### Work order
Return each line below exactly as it reads, and omit any image in it.

### Data for analysis
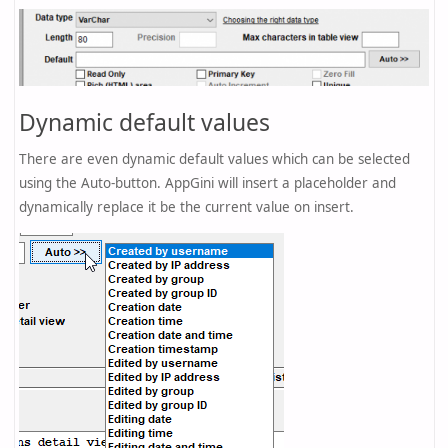
Dynamic default values
There are even dynamic default values which can be selected
using the Auto-button. AppGini will insert a placeholder and
dynamically replace it be the current value on insert.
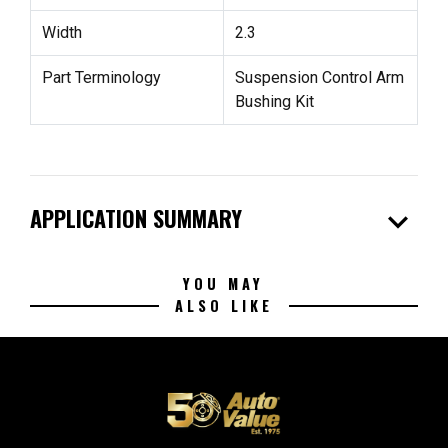
Width
2.3
Part Terminology
Suspension Control Arm
Bushing Kit
expand_more
APPLICATION SUMMARY
YOU MAY
ALSO LIKE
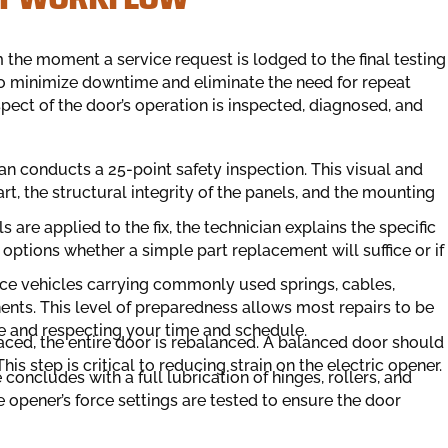
he moment a service request is lodged to the final testing
 to minimize downtime and eliminate the need for repeat
pect of the door’s operation is inspected, diagnosed, and
an conducts a 25-point safety inspection. This visual and
 the structural integrity of the panels, and the mounting
 are applied to the fix, the technician explains the specific
f options whether a simple part replacement will suffice or if
vice vehicles carrying commonly used springs, cables,
nts. This level of preparedness allows most repairs to be
me and respecting your time and schedule.
aced, the entire door is rebalanced. A balanced door should
s step is critical to reducing strain on the electric opener.
concludes with a full lubrication of hinges, rollers, and
 opener’s force settings are tested to ensure the door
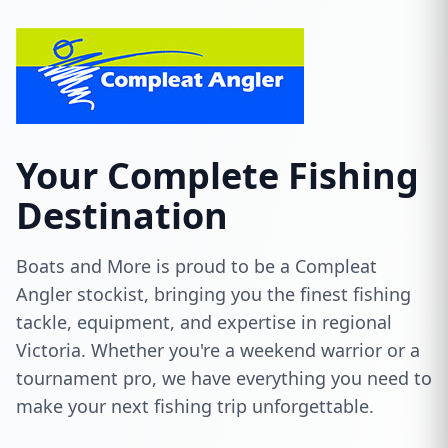
Your Complete Fishing
Destination
Boats and More is proud to be a Compleat
Angler stockist, bringing you the finest fishing
tackle, equipment, and expertise in regional
Victoria. Whether you're a weekend warrior or a
tournament pro, we have everything you need to
make your next fishing trip unforgettable.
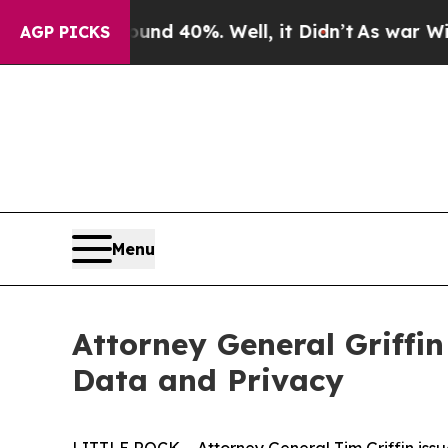
r Around 40%. Well, it Didn’t
As war With Iran
AGP PICKS
Menu
Attorney General Griffin
Data and Privacy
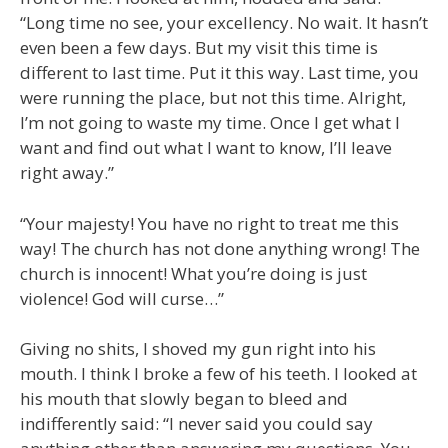
“Long time no see, your excellency. No wait. It hasn’t
even been a few days. But my visit this time is
different to last time. Put it this way. Last time, you
were running the place, but not this time. Alright,
I’m not going to waste my time. Once I get what I
want and find out what I want to know, I’ll leave
right away.”
“Your majesty! You have no right to treat me this
way! The church has not done anything wrong! The
church is innocent! What you’re doing is just
violence! God will curse…”
Giving no shits, I shoved my gun right into his
mouth. I think I broke a few of his teeth. I looked at
his mouth that slowly began to bleed and
indifferently said: “I never said you could say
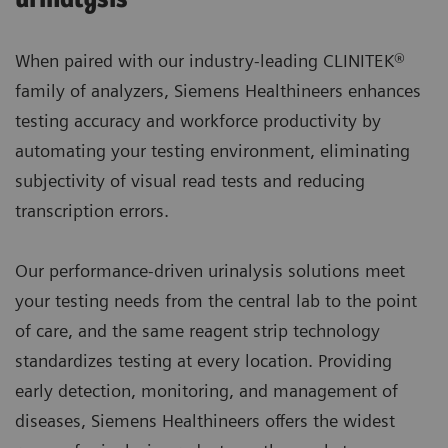
When paired with our industry-leading CLINITEK®
family of analyzers, Siemens Healthineers enhances
testing accuracy and workforce productivity by
automating your testing environment, eliminating
subjectivity of visual read tests and reducing
transcription errors.
Our performance-driven urinalysis solutions meet
your testing needs from the central lab to the point
of care, and the same reagent strip technology
standardizes testing at every location. Providing
early detection, monitoring, and management of
diseases, Siemens Healthineers offers the widest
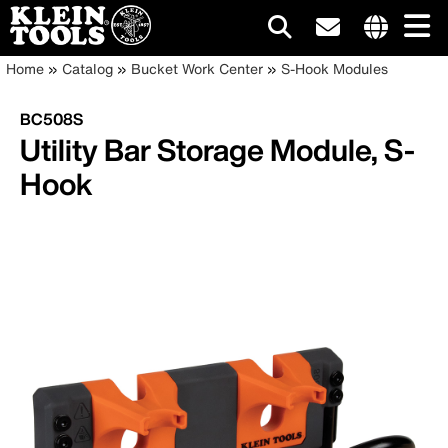
Main
Internationa
Breadcrumb
Skip
Home
Catalog
Bucket Work Center
S-Hook Modules
site
to
navigation
links
main
BC508S
menu
content
Utility Bar Storage Module, S-
Hook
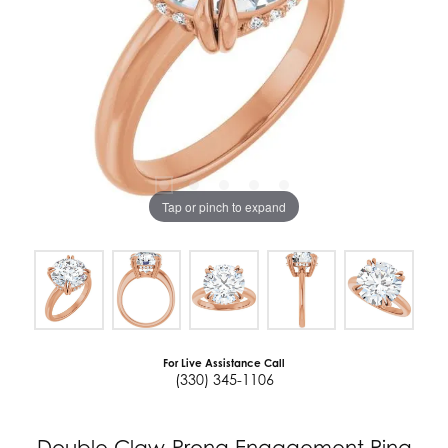
Tap or pinch to expand
For Live Assistance Call
(330) 345-1106
Double Claw-Prong Engagement Ring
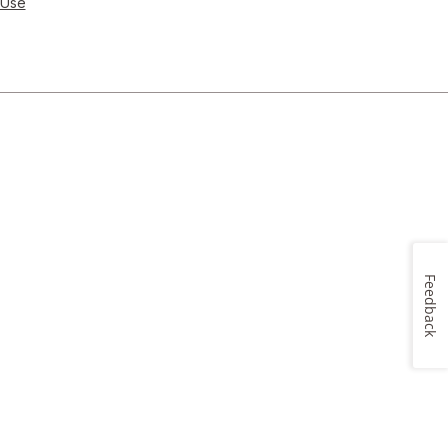
 Use
Feedback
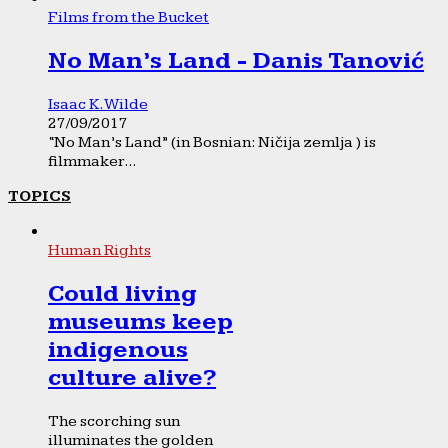
Films from the Bucket
No Man’s Land - Danis Tanović
Isaac K. Wilde
27/09/2017
“No Man’s Land” (in Bosnian: Ničija zemlja ) is
filmmaker...
TOPICS
Human Rights
Could living
museums keep
indigenous
culture alive?
The scorching sun
illuminates the golden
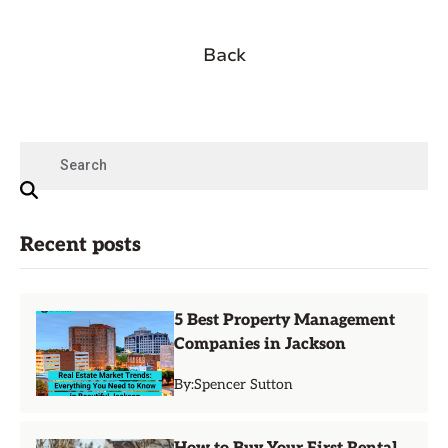
Back
Recent posts
5 Best Property Management
Companies in Jackson
By:
Spencer Sutton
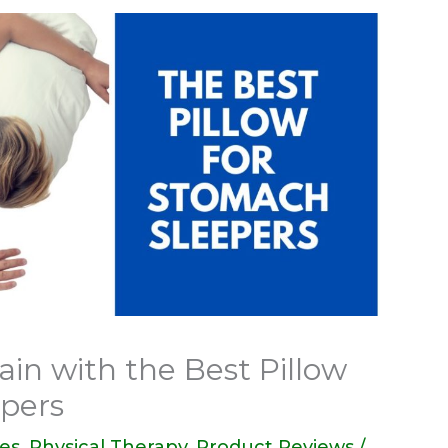
in with the Best Pillow
epers
des
,
Physical Therapy
,
Product Reviews
/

### Exercise response
Dynamic default values
There are even dynamic default values which can be selected
using the Auto-button. AppGini will insert a placeholder and
dynamically replace it be the current value on insert.
Width
2.3
Part Terminology
Suspension Control Arm
Bushing Kit
expand_more
APPLICATION SUMMARY
YOU MAY
ALSO LIKE
he moment a service request is lodged to the final testing
 to minimize downtime and eliminate the need for repeat
pect of the door’s operation is inspected, diagnosed, and
an conducts a 25-point safety inspection. This visual and
 the structural integrity of the panels, and the mounting
 are applied to the fix, the technician explains the specific
f options whether a simple part replacement will suffice or if
vice vehicles carrying commonly used springs, cables,
nts. This level of preparedness allows most repairs to be
me and respecting your time and schedule.
aced, the entire door is rebalanced. A balanced door should
s step is critical to reducing strain on the electric opener.
concludes with a full lubrication of hinges, rollers, and
 opener’s force settings are tested to ensure the door
Your Complete Fishing
Destination
Boats and More is proud to be a Compleat
Angler stockist, bringing you the finest fishing
tackle, equipment, and expertise in regional
Victoria. Whether you're a weekend warrior or a
tournament pro, we have everything you need to
make your next fishing trip unforgettable.
r Around 40%. Well, it Didn’t
As war With Iran
AGP PICKS
Menu
Attorney General Griffin
Data and Privacy
“Long time no see, your excellency. No wait. It hasn’t
even been a few days. But my visit this time is
different to last time. Put it this way. Last time, you
were running the place, but not this time. Alright,
I’m not going to waste my time. Once I get what I
want and find out what I want to know, I’ll leave
right away.”
“Your majesty! You have no right to treat me this
way! The church has not done anything wrong! The
church is innocent! What you’re doing is just
violence! God will curse…”
Giving no shits, I shoved my gun right into his
mouth. I think I broke a few of his teeth. I looked at
his mouth that slowly began to bleed and
indifferently said: “I never said you could say
When paired with our industry-leading CLINITEK®
family of analyzers, Siemens Healthineers enhances
testing accuracy and workforce productivity by
automating your testing environment, eliminating
subjectivity of visual read tests and reducing
transcription errors.
Our performance-driven urinalysis solutions meet
your testing needs from the central lab to the point
of care, and the same reagent strip technology
standardizes testing at every location. Providing
early detection, monitoring, and management of
diseases, Siemens Healthineers offers the widest
Main
Internationa
Breadcrumb
Skip
Home
Catalog
Bucket Work Center
S-Hook Modules
site
to
navigation
links
main
BC508S
menu
content
Utility Bar Storage Module, S-
Hook
Tap or pinch to expand
For Live Assistance Call
(330) 345-1106
Double Claw-Prong Engagement Ring
 Use
Feedback
Films from the Bucket
No Man’s Land - Danis Tanović
Isaac K. Wilde
27/09/2017
“No Man’s Land” (in Bosnian: Ničija zemlja ) is
filmmaker...
TOPICS
Human Rights
Could living
museums keep
indigenous
culture alive?
The scorching sun
illuminates the golden
Back
Recent posts
5 Best Property Management
Companies in Jackson
By:
Spencer Sutton
in with the Best Pillow
epers
des
,
Physical Therapy
,
Product Reviews
/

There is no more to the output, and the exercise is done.